INPUT FOR THIS TASK >>
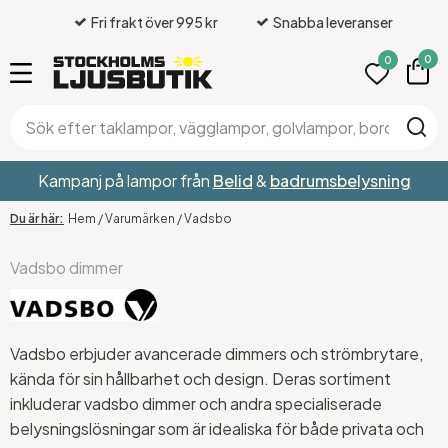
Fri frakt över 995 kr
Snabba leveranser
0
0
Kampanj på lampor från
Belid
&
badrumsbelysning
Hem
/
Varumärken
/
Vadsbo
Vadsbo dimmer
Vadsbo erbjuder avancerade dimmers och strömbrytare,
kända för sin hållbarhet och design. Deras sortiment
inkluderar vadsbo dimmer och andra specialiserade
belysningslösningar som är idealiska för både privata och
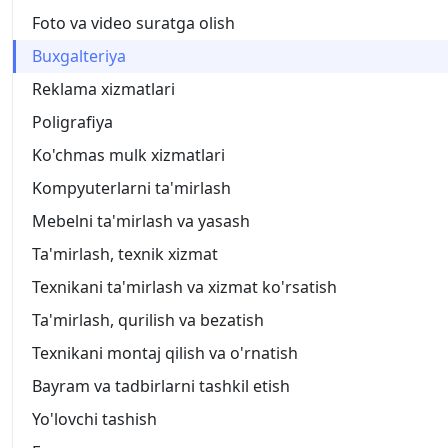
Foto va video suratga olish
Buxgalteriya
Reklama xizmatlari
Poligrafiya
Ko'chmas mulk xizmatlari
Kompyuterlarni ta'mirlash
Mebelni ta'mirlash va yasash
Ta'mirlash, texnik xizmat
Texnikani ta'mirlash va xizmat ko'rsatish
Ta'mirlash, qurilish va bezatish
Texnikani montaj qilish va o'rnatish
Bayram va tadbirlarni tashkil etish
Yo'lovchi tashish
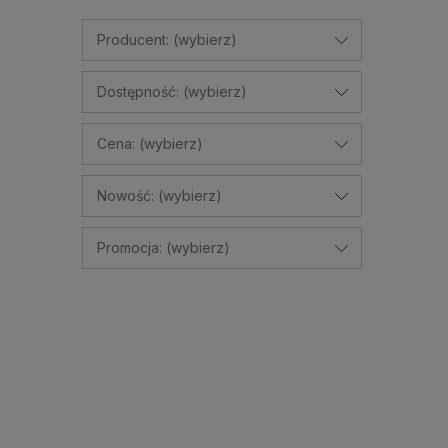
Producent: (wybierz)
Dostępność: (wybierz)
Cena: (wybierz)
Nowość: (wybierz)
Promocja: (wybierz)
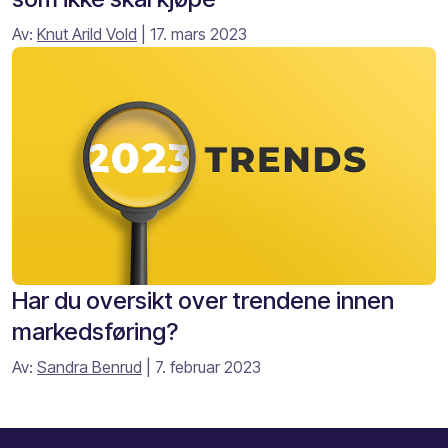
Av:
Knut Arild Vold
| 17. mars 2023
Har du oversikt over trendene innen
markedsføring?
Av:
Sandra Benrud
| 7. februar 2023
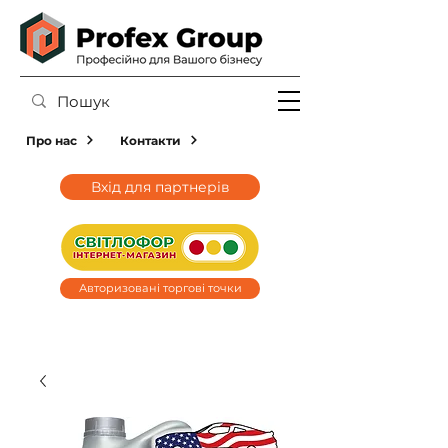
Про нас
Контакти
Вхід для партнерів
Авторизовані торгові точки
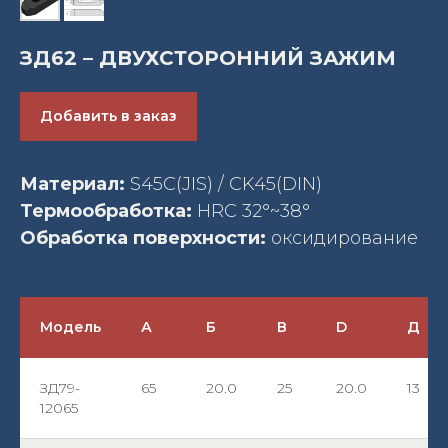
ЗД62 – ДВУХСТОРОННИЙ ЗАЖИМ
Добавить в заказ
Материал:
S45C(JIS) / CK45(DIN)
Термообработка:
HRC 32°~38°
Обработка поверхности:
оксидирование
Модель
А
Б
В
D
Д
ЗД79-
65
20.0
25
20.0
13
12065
--
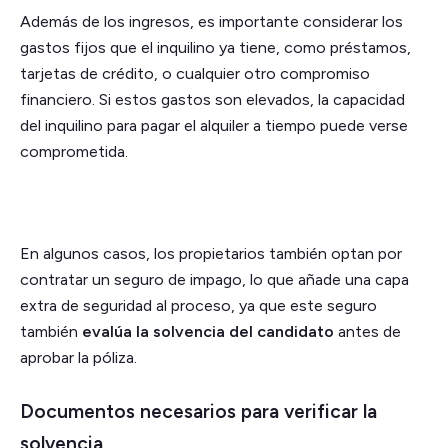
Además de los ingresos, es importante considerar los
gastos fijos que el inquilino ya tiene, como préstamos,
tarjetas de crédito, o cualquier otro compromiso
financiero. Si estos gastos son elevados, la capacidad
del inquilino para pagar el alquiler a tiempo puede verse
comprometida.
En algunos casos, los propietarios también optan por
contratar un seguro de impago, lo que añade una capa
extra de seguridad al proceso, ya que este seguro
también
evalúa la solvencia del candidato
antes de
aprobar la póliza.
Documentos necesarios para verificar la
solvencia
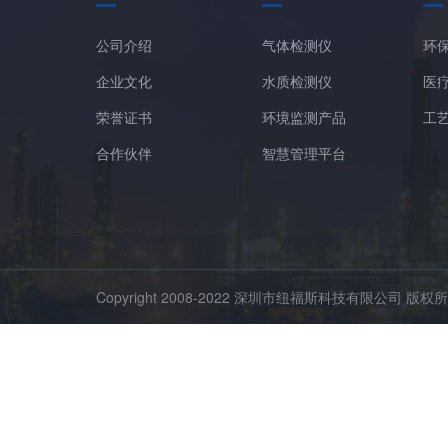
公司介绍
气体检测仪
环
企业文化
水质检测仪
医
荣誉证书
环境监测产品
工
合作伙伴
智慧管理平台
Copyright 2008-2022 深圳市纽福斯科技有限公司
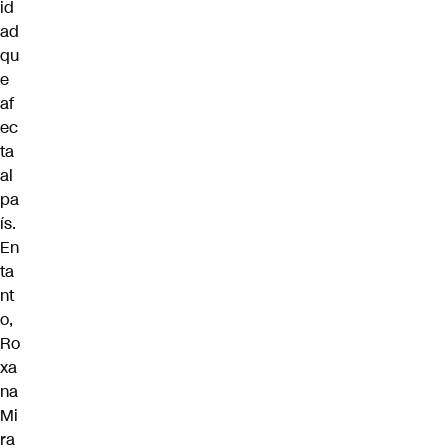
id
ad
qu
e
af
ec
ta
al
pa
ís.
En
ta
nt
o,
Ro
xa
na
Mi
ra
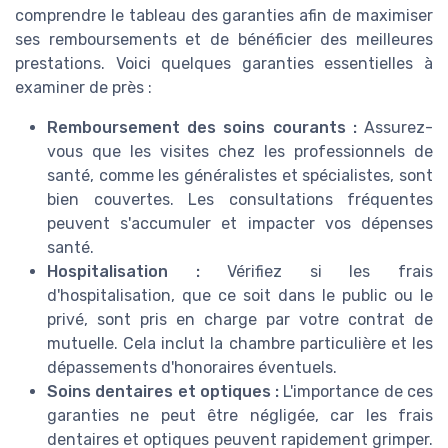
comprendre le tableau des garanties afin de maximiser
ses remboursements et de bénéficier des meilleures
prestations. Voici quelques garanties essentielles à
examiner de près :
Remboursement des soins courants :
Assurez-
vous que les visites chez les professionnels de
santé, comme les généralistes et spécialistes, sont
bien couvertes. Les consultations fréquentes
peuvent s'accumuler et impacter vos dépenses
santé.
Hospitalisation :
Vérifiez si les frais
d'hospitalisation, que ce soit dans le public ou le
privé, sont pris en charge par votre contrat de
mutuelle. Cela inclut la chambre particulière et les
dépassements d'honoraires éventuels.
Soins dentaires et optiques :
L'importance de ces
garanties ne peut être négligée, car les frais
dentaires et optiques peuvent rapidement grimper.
==
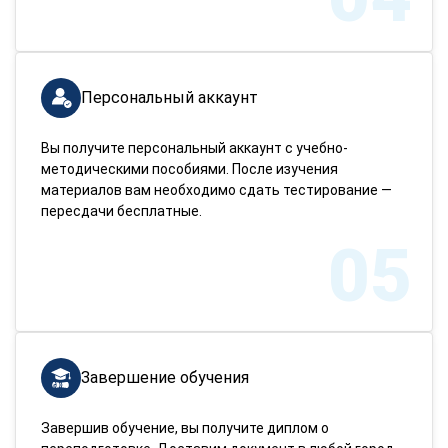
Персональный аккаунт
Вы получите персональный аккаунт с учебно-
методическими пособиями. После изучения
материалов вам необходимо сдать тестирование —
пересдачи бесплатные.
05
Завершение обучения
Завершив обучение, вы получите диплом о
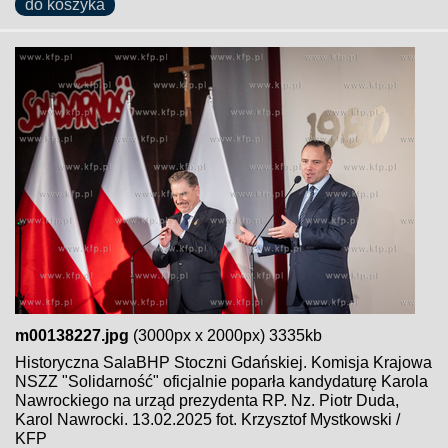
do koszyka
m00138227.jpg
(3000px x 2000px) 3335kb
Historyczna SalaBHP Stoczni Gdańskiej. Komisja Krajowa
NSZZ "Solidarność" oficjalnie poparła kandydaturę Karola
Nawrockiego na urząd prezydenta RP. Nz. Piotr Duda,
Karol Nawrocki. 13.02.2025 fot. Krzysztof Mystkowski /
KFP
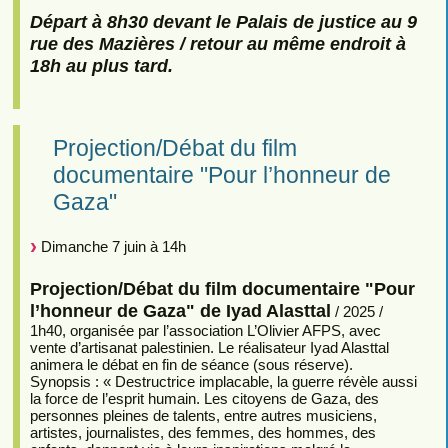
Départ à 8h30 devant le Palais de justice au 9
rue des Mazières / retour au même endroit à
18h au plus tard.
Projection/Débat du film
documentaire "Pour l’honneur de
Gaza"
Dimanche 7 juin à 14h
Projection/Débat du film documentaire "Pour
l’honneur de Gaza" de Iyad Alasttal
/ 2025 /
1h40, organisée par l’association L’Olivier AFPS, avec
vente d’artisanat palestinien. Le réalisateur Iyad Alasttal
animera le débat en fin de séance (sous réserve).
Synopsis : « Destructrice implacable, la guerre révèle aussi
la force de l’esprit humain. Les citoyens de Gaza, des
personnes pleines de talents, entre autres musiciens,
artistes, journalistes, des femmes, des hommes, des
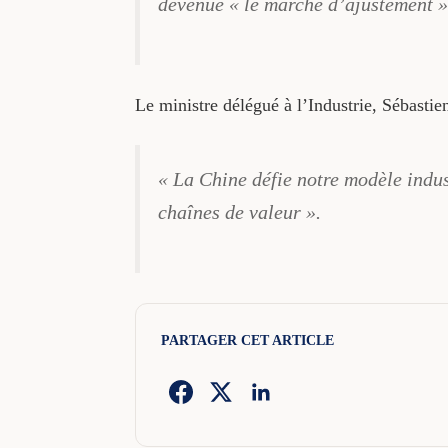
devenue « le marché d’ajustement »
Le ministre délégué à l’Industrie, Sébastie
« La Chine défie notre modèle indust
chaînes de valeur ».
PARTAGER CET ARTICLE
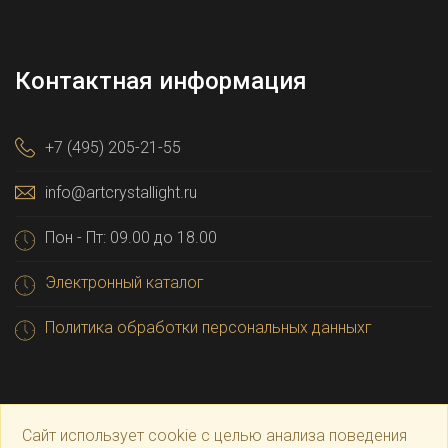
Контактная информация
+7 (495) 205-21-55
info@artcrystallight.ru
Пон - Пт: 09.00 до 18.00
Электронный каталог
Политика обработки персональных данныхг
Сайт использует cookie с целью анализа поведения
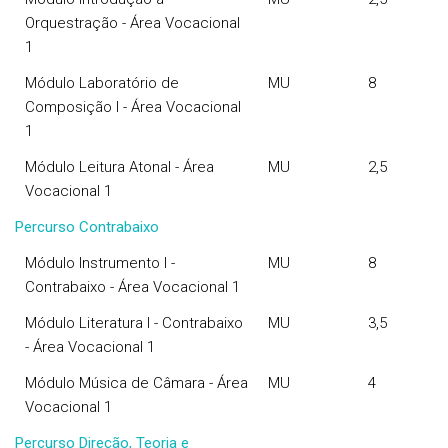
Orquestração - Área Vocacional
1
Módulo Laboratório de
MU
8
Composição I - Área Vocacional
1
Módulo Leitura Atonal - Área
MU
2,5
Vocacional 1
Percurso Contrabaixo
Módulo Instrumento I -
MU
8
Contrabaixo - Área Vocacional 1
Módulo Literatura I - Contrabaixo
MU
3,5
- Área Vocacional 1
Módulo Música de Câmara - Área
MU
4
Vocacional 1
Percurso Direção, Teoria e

WORK TASK >>
Return only the lines between the one holding "privé, sont pris" and the one holding "garanties ne peut", inclusive, exactly as they appear above.

OUTPUT BELOW >>
privé, sont pris en charge par votre contrat de
mutuelle. Cela inclut la chambre particulière et les
dépassements d'honoraires éventuels.
Soins dentaires et optiques :
L'importance de ces
garanties ne peut être négligée, car les frais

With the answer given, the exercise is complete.